嫌悪や殺意などの類いではない。不思議なほどの熱を帯びた視線の数々。

 

まといつく視線を逆に辿ると、それは邑の女達の眼差しにぶつかった。若い女もいれば、年配の女もいる。彼女達は嬉しげに頬を上気させて、囁きを交わし妙に華やいだ雰囲気を醸し出している。その女達の視線がタケルを落ち着かない気分にさせる。

 

タケルは知らなかった。噂が彩りを帯びて、彼の到着よりも先に女達の気分を高揚させていたことには。勇者だとの評価の他に、一見はそれと結びつかない優しげな美貌がより彼女達を熱狂させていた。

 

 

 

 

 

熱のある視線に負けそうな気分になって、館に引き返そうとした時だった。

「こんなところで何をしている?」

これもまたふらりとタケルを探しに来た弟彦が問いかけた。

 

察しのいい弟彦は瞬時にまわりの状況を見て取った。弟彦がタケルのそばに近づくと、女達のざわめきがさらに高くなる。いかにも絵になる二人組。

 

あたりをちらりと見た弟彦は軽く笑いながら、

「笑ってやればいいのに」

と言う。

「え…?」

どういう意味なのか、とタケルがいささか戸惑っていると

「相変わらずこういうことには鈍い奴だなあ」

とため息をつきながら、弟彦はタケルの肩に手を置いて彼を引き寄せようとした。

 

熱視線

直ちに挙がる嬌声。

やはりタケルにはその意味がわからない。

「女ってこういうの好きだよな(笑)」

「?」

ただ首をかしげてきょとんとしているタケルを瞬間抱き締める。

悲鳴に近いような女達の歓声。

 

 

「眼福というやつよね♪」

弟彦はすぐにタケルを解放したが、女達の歓声はなかなかやまなかった。

口に手を当てて笑いを噛み殺している弟彦のそばで、やはりタケルは呆気に取られている。

「?」

 

…おそらくこの後でこのあたりの女性陣の噂には脚色がつくに違いない。

「これもサービスというやつさ」

…なにげに「こいつは俺のだ」って主張してないかい?

突発的にこういうシーンが描きたくなってしまいました。

どのみち落描きのつもりなんですが、なりゆきできちんと色も塗ってしまったり…。

娯楽が乏しい古代において、スターみたいにミーハー出来る

存在なんじゃないかなあ…と想像してしまって(笑)

タケルは鈍いです。
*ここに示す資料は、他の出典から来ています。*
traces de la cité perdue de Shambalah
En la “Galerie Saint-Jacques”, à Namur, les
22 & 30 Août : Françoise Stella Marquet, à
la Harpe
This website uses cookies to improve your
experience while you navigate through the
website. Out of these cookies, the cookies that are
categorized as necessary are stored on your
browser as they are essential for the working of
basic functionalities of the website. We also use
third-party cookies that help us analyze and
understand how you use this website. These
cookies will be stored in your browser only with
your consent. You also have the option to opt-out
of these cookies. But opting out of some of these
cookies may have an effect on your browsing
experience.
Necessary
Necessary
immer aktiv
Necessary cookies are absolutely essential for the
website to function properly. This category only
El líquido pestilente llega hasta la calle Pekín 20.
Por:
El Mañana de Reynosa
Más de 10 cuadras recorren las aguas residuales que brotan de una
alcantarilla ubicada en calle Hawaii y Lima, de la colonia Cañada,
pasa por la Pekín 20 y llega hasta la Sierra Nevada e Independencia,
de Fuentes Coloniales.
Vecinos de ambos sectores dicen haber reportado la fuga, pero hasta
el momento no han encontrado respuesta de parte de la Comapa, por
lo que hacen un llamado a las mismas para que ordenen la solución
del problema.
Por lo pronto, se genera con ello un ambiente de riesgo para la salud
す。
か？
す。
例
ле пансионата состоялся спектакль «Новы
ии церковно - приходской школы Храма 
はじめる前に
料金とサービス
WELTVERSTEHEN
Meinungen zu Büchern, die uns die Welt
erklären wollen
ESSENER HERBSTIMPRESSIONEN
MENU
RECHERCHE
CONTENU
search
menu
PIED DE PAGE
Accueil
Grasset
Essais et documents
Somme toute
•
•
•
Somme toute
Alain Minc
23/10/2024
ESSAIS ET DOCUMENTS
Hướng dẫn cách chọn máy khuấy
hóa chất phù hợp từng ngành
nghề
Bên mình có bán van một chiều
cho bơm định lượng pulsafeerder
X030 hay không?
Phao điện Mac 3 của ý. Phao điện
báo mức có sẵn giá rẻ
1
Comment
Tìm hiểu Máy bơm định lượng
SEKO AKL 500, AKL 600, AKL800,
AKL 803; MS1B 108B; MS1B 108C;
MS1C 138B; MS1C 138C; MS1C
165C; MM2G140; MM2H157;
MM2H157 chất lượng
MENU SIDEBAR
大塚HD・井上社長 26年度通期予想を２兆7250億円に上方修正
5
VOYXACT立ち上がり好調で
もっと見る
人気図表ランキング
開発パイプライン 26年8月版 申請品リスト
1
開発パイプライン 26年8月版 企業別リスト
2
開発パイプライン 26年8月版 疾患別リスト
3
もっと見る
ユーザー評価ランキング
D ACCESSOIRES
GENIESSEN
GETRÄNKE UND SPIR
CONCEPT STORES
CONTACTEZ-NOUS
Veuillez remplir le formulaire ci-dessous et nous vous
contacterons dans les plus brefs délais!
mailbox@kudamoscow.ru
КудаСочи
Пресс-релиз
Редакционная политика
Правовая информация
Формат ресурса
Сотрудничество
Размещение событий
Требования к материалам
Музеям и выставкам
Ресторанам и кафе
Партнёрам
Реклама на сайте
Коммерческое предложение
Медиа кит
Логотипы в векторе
本当に色恋沙汰というか、

そういうことには致命的に鈍いんですよね〜。恋人とかの特別な女性以外には、

どう対応していいのかよくわかってないんじゃないでしょうか。

それでいて外から自分がどういう風に見られたり

思われたりしているのかもよくわかっていませんね。

あんまり自分に自信が持てない性格なんだと思いますけど。

 

私もたまに遊んでみたくなるようです。